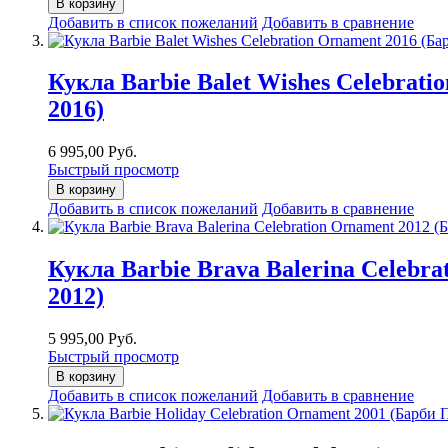
В корзину
Добавить в список пожеланий
Добавить в сравнение
Кукла Barbie Balet Wishes Celebra
2016)
6 995,00 Руб.
Быстрый просмотр
В корзину
Добавить в список пожеланий
Добавить в сравнение
Кукла Barbie Brava Balerina Celeb
2012)
5 995,00 Руб.
Быстрый просмотр
В корзину
Добавить в список пожеланий
Добавить в сравнение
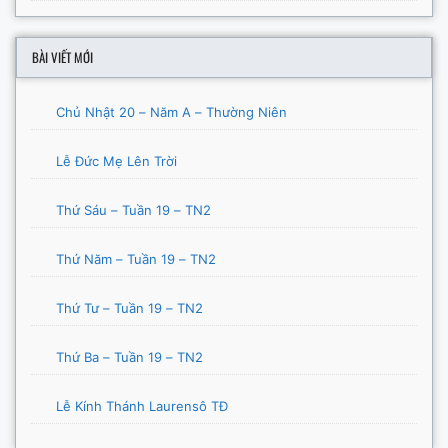
BÀI VIẾT MỚI
Chủ Nhật 20 – Năm A – Thường Niên
Lễ Đức Mẹ Lên Trời
Thứ Sáu – Tuần 19 – TN2
Thứ Năm – Tuần 19 – TN2
Thứ Tư – Tuần 19 – TN2
Thứ Ba – Tuần 19 – TN2
Lễ Kính Thánh Laurensô TĐ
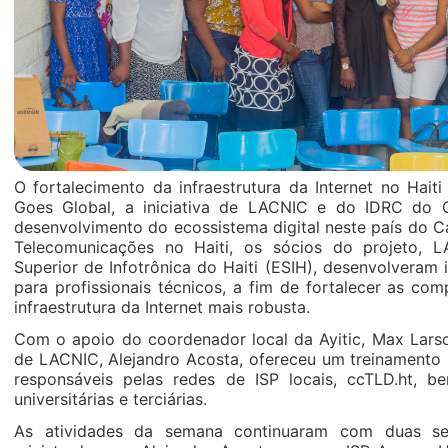
O fortalecimento da infraestrutura da Internet no Haiti
Goes Global, a iniciativa de LACNIC e do IDRC do
desenvolvimento do ecossistema digital neste país do 
Telecomunicações no Haiti, os sócios do projeto, L
Superior de Infotrônica do Haiti (ESIH), desenvolveram
para profissionais técnicos, a fim de fortalecer as co
infraestrutura da Internet mais robusta.
Com o apoio do coordenador local da Ayitic, Max Lars
de LACNIC, Alejandro Acosta, ofereceu um treinamento
responsáveis pelas redes de ISP locais, ccTLD.ht, b
universitárias e terciárias.
As atividades da semana continuaram com duas ses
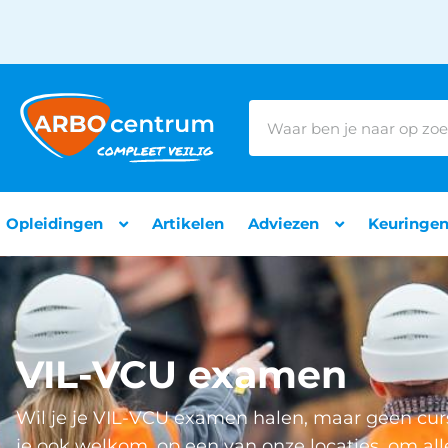
Opleidingen
Artikelen
Adviezen
Keuringe
VIL-VCU examen
Wil je je VIL-VCU examen halen, maar geen cur
je ook welkom, op een van onze locaties, om al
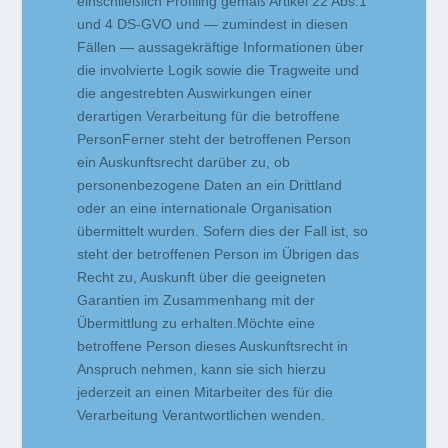
einschließlich Profiling gemäß Artikel 22 Abs.1
und 4 DS-GVO und — zumindest in diesen
Fällen — aussagekräftige Informationen über
die involvierte Logik sowie die Tragweite und
die angestrebten Auswirkungen einer
derartigen Verarbeitung für die betroffene
PersonFerner steht der betroffenen Person
ein Auskunftsrecht darüber zu, ob
personenbezogene Daten an ein Drittland
oder an eine internationale Organisation
übermittelt wurden. Sofern dies der Fall ist, so
steht der betroffenen Person im Übrigen das
Recht zu, Auskunft über die geeigneten
Garantien im Zusammenhang mit der
Übermittlung zu erhalten.Möchte eine
betroffene Person dieses Auskunftsrecht in
Anspruch nehmen, kann sie sich hierzu
jederzeit an einen Mitarbeiter des für die
Verarbeitung Verantwortlichen wenden.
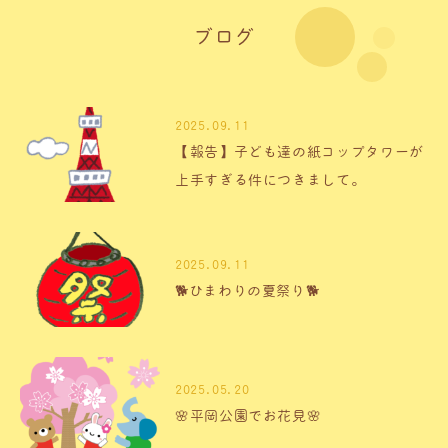
ブログ
2025.09.11
【報告】子ども達の紙コップタワーが
上手すぎる件につきまして。
2025.09.11
🐕ひまわりの夏祭り🐕
2025.05.20
🌸平岡公園でお花見🌸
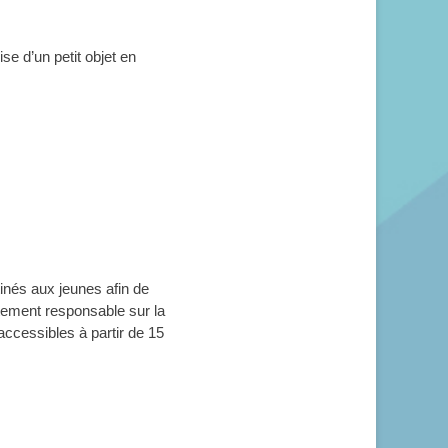
ise d’un petit objet en
nés aux jeunes afin de
rtement responsable sur la
accessibles à partir de 15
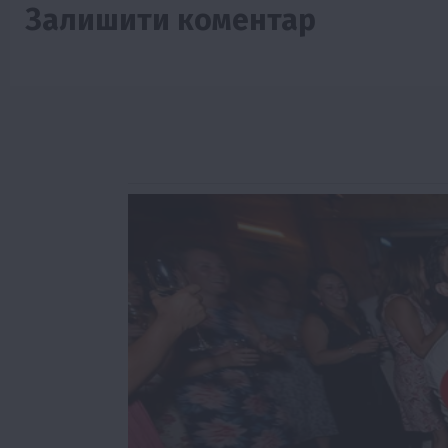
Залишити коментар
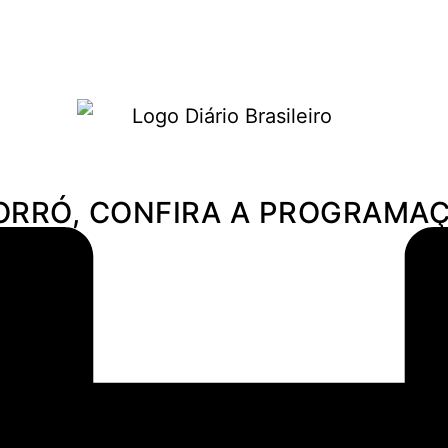
Política
Economia
Turismo
 FORRÓ, CONFIRA A PROGRAMA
* * * * * * * * *
Tally how many lines in the material above hold the word "examen". Write only that number.

2